◆ Task goal
Every entry must be copied word for word.

◆ Exercise data

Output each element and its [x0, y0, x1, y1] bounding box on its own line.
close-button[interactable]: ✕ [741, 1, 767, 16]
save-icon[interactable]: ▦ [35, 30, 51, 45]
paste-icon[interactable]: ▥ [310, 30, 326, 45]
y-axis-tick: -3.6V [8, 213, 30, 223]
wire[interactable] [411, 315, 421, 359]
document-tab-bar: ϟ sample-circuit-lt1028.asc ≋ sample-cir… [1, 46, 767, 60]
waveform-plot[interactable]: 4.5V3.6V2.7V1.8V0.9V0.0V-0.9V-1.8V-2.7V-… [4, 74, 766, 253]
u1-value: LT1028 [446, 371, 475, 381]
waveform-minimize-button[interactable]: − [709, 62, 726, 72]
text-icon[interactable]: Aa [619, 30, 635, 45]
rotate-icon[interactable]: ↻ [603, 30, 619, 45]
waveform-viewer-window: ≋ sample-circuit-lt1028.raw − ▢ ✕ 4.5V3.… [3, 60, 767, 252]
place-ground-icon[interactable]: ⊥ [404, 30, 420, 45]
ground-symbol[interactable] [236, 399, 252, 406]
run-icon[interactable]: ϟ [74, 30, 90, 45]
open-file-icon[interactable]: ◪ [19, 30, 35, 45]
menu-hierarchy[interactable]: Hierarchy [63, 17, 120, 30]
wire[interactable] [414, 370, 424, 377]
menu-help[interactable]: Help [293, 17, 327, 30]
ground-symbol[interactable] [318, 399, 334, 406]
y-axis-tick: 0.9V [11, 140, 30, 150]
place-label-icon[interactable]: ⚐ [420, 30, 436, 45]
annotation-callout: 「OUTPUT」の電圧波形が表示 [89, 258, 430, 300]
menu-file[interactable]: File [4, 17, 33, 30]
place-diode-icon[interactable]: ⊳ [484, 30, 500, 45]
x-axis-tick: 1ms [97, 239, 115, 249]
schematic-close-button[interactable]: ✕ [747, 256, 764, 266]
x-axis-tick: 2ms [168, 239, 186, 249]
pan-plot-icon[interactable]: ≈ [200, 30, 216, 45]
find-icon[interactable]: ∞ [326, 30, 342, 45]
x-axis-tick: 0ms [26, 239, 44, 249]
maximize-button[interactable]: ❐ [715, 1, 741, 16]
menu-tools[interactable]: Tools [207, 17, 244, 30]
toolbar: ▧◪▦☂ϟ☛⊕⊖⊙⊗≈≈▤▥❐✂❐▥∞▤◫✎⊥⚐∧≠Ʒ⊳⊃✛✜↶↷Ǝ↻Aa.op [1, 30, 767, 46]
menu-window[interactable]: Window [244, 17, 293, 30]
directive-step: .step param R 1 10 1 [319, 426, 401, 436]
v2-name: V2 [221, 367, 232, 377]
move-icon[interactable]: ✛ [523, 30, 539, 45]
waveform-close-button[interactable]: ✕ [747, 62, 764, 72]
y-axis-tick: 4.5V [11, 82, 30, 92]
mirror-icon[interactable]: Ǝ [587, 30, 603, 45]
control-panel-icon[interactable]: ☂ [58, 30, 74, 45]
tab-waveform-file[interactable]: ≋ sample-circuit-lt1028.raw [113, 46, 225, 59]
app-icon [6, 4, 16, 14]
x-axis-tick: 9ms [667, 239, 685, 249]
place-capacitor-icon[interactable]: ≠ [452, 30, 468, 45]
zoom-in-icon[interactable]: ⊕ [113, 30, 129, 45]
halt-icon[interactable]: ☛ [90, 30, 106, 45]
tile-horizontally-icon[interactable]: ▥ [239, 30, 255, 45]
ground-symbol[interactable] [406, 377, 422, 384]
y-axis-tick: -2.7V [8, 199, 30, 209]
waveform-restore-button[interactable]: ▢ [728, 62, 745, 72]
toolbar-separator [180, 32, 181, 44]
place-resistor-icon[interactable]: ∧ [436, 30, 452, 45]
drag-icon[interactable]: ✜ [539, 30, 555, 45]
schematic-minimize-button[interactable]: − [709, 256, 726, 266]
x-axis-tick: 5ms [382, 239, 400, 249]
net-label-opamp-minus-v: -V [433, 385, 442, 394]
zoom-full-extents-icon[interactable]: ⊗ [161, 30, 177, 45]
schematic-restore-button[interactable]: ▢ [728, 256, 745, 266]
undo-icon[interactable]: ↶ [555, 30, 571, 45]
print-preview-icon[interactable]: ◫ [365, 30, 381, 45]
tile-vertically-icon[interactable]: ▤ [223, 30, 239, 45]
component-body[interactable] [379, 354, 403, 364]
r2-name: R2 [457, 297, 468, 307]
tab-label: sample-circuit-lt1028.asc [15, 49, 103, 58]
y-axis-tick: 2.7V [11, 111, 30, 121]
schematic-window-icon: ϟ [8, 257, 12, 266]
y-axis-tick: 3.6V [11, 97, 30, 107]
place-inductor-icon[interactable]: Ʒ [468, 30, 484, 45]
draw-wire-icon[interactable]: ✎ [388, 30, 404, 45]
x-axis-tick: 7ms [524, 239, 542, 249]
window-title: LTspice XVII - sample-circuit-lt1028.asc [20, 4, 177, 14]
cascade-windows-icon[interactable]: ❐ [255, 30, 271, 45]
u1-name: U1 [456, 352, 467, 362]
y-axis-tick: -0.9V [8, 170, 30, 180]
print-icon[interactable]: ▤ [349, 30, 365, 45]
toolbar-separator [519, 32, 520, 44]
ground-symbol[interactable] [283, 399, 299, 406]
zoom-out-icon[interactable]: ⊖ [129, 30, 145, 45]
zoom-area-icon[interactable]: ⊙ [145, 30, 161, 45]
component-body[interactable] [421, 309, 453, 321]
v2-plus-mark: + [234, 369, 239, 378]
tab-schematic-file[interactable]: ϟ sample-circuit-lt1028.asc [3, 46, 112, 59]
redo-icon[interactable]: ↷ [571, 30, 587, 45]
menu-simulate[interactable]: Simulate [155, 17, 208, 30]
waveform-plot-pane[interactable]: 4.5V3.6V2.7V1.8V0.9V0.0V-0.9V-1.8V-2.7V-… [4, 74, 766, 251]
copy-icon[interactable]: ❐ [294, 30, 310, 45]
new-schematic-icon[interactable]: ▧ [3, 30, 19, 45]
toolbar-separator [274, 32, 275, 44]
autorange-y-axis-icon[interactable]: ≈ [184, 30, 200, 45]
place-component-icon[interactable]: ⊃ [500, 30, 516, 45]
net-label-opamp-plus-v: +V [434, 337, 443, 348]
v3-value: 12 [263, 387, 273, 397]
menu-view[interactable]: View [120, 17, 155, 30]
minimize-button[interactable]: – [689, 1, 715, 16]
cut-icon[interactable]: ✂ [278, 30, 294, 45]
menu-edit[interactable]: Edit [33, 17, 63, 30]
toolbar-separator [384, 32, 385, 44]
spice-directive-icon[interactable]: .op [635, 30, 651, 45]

◆ Exercise response
Output each element and its [x0, y0, x1, y1] bounding box on its own line.
close-button[interactable]: ✕ [741, 1, 767, 16]
save-icon[interactable]: ▦ [35, 30, 51, 45]
paste-icon[interactable]: ▥ [310, 30, 326, 45]
y-axis-tick: -3.6V [8, 213, 30, 223]
wire[interactable] [411, 315, 421, 359]
document-tab-bar: ϟ sample-circuit-lt1028.asc ≋ sample-cir… [1, 46, 767, 60]
waveform-plot[interactable]: 4.5V3.6V2.7V1.8V0.9V0.0V-0.9V-1.8V-2.7V-… [4, 74, 766, 253]
u1-value: LT1028 [446, 371, 475, 381]
waveform-minimize-button[interactable]: − [709, 62, 726, 72]
text-icon[interactable]: Aa [619, 30, 635, 45]
rotate-icon[interactable]: ↻ [603, 30, 619, 45]
waveform-viewer-window: ≋ sample-circuit-lt1028.raw − ▢ ✕ 4.5V3.… [3, 60, 767, 252]
place-ground-icon[interactable]: ⊥ [404, 30, 420, 45]
ground-symbol[interactable] [236, 399, 252, 406]
run-icon[interactable]: ϟ [74, 30, 90, 45]
open-file-icon[interactable]: ◪ [19, 30, 35, 45]
menu-hierarchy[interactable]: Hierarchy [63, 17, 120, 30]
wire[interactable] [414, 370, 424, 377]
menu-help[interactable]: Help [293, 17, 327, 30]
ground-symbol[interactable] [318, 399, 334, 406]
y-axis-tick: 0.9V [11, 140, 30, 150]
place-label-icon[interactable]: ⚐ [420, 30, 436, 45]
annotation-callout: 「OUTPUT」の電圧波形が表示 [89, 258, 430, 300]
menu-file[interactable]: File [4, 17, 33, 30]
place-diode-icon[interactable]: ⊳ [484, 30, 500, 45]
x-axis-tick: 1ms [97, 239, 115, 249]
schematic-close-button[interactable]: ✕ [747, 256, 764, 266]
x-axis-tick: 2ms [168, 239, 186, 249]
pan-plot-icon[interactable]: ≈ [200, 30, 216, 45]
find-icon[interactable]: ∞ [326, 30, 342, 45]
x-axis-tick: 0ms [26, 239, 44, 249]
maximize-button[interactable]: ❐ [715, 1, 741, 16]
menu-tools[interactable]: Tools [207, 17, 244, 30]
toolbar: ▧◪▦☂ϟ☛⊕⊖⊙⊗≈≈▤▥❐✂❐▥∞▤◫✎⊥⚐∧≠Ʒ⊳⊃✛✜↶↷Ǝ↻Aa.op [1, 30, 767, 46]
menu-window[interactable]: Window [244, 17, 293, 30]
directive-step: .step param R 1 10 1 [319, 426, 401, 436]
v2-name: V2 [221, 367, 232, 377]
move-icon[interactable]: ✛ [523, 30, 539, 45]
waveform-close-button[interactable]: ✕ [747, 62, 764, 72]
y-axis-tick: 4.5V [11, 82, 30, 92]
mirror-icon[interactable]: Ǝ [587, 30, 603, 45]
control-panel-icon[interactable]: ☂ [58, 30, 74, 45]
tab-waveform-file[interactable]: ≋ sample-circuit-lt1028.raw [113, 46, 225, 59]
app-icon [6, 4, 16, 14]
x-axis-tick: 9ms [667, 239, 685, 249]
place-capacitor-icon[interactable]: ≠ [452, 30, 468, 45]
zoom-in-icon[interactable]: ⊕ [113, 30, 129, 45]
halt-icon[interactable]: ☛ [90, 30, 106, 45]
tile-horizontally-icon[interactable]: ▥ [239, 30, 255, 45]
ground-symbol[interactable] [406, 377, 422, 384]
y-axis-tick: -2.7V [8, 199, 30, 209]
waveform-restore-button[interactable]: ▢ [728, 62, 745, 72]
toolbar-separator [180, 32, 181, 44]
place-resistor-icon[interactable]: ∧ [436, 30, 452, 45]
drag-icon[interactable]: ✜ [539, 30, 555, 45]
schematic-minimize-button[interactable]: − [709, 256, 726, 266]
x-axis-tick: 5ms [382, 239, 400, 249]
net-label-opamp-minus-v: -V [433, 385, 442, 394]
zoom-full-extents-icon[interactable]: ⊗ [161, 30, 177, 45]
schematic-restore-button[interactable]: ▢ [728, 256, 745, 266]
undo-icon[interactable]: ↶ [555, 30, 571, 45]
print-preview-icon[interactable]: ◫ [365, 30, 381, 45]
tile-vertically-icon[interactable]: ▤ [223, 30, 239, 45]
component-body[interactable] [379, 354, 403, 364]
r2-name: R2 [457, 297, 468, 307]
tab-label: sample-circuit-lt1028.asc [15, 49, 103, 58]
y-axis-tick: 2.7V [11, 111, 30, 121]
schematic-window-icon: ϟ [8, 257, 12, 266]
y-axis-tick: 3.6V [11, 97, 30, 107]
place-inductor-icon[interactable]: Ʒ [468, 30, 484, 45]
draw-wire-icon[interactable]: ✎ [388, 30, 404, 45]
x-axis-tick: 7ms [524, 239, 542, 249]
window-title: LTspice XVII - sample-circuit-lt1028.asc [20, 4, 177, 14]
cascade-windows-icon[interactable]: ❐ [255, 30, 271, 45]
u1-name: U1 [456, 352, 467, 362]
y-axis-tick: -0.9V [8, 170, 30, 180]
print-icon[interactable]: ▤ [349, 30, 365, 45]
toolbar-separator [519, 32, 520, 44]
ground-symbol[interactable] [283, 399, 299, 406]
zoom-out-icon[interactable]: ⊖ [129, 30, 145, 45]
zoom-area-icon[interactable]: ⊙ [145, 30, 161, 45]
component-body[interactable] [421, 309, 453, 321]
v2-plus-mark: + [234, 369, 239, 378]
tab-schematic-file[interactable]: ϟ sample-circuit-lt1028.asc [3, 46, 112, 59]
redo-icon[interactable]: ↷ [571, 30, 587, 45]
menu-simulate[interactable]: Simulate [155, 17, 208, 30]
waveform-plot-pane[interactable]: 4.5V3.6V2.7V1.8V0.9V0.0V-0.9V-1.8V-2.7V-… [4, 74, 766, 251]
copy-icon[interactable]: ❐ [294, 30, 310, 45]
new-schematic-icon[interactable]: ▧ [3, 30, 19, 45]
toolbar-separator [274, 32, 275, 44]
autorange-y-axis-icon[interactable]: ≈ [184, 30, 200, 45]
place-component-icon[interactable]: ⊃ [500, 30, 516, 45]
net-label-opamp-plus-v: +V [434, 337, 443, 348]
v3-value: 12 [263, 387, 273, 397]
menu-view[interactable]: View [120, 17, 155, 30]
minimize-button[interactable]: – [689, 1, 715, 16]
cut-icon[interactable]: ✂ [278, 30, 294, 45]
menu-edit[interactable]: Edit [33, 17, 63, 30]
toolbar-separator [384, 32, 385, 44]
spice-directive-icon[interactable]: .op [635, 30, 651, 45]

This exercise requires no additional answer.